What is needed:
From the line containing "会員専用のマイページでは、ウェブでお申し" to the last line of the data, both included, transcribe each line exactly, leaving out pictures and adding nothing.

Provided entries section start

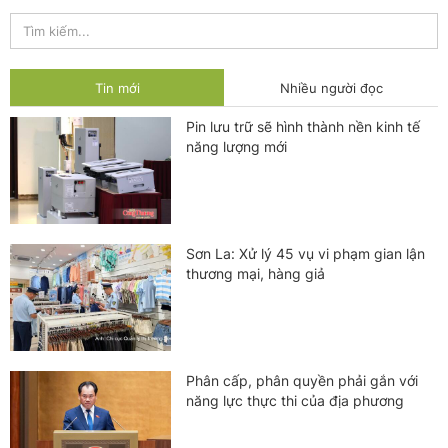
Tin mới
Nhiều người đọc
Pin lưu trữ sẽ hình thành nền kinh tế
năng lượng mới
Sơn La: Xử lý 45 vụ vi phạm gian lận
thương mại, hàng giả
Phân cấp, phân quyền phải gắn với
năng lực thực thi của địa phương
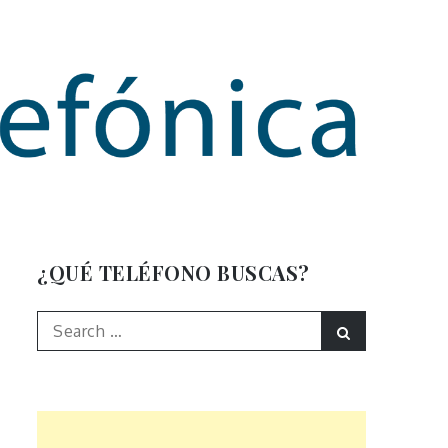
mación
¿QUÉ TELÉFONO BUSCAS?
Search
Search
for:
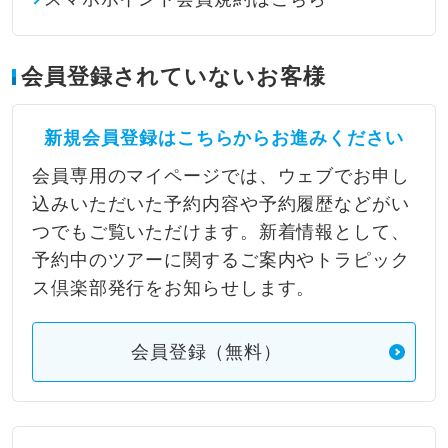
会員登録されていないお客様
新規会員登録はこちらからお進みください
会員専用のマイページでは、ウェブでお申し
込みいただいた予約内容や予約履歴などがい
つでもご覧いただけます。新着情報として、
予約中のツアーに関するご案内やトラピック
ス倶楽部発行をお知らせします。
会員登録（無料）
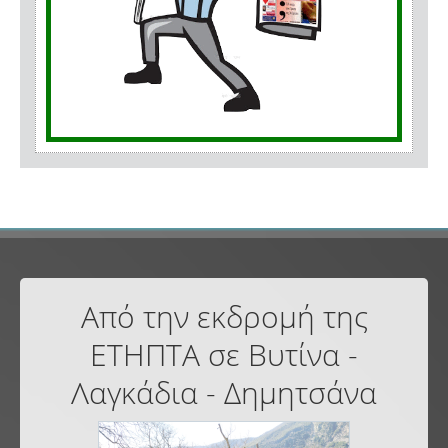
Από την εκδρομή της
ΕΤΗΠΤΑ σε Βυτίνα -
Λαγκάδια - Δημητσάνα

Provided entries section end

Solution:
会員専用のマイページでは、ウェブでお申し
込みいただいた予約内容や予約履歴などがい
つでもご覧いただけます。新着情報として、
予約中のツアーに関するご案内やトラピック
ス倶楽部発行をお知らせします。
会員登録（無料）
Από την εκδρομή της
ΕΤΗΠΤΑ σε Βυτίνα -
Λαγκάδια - Δημητσάνα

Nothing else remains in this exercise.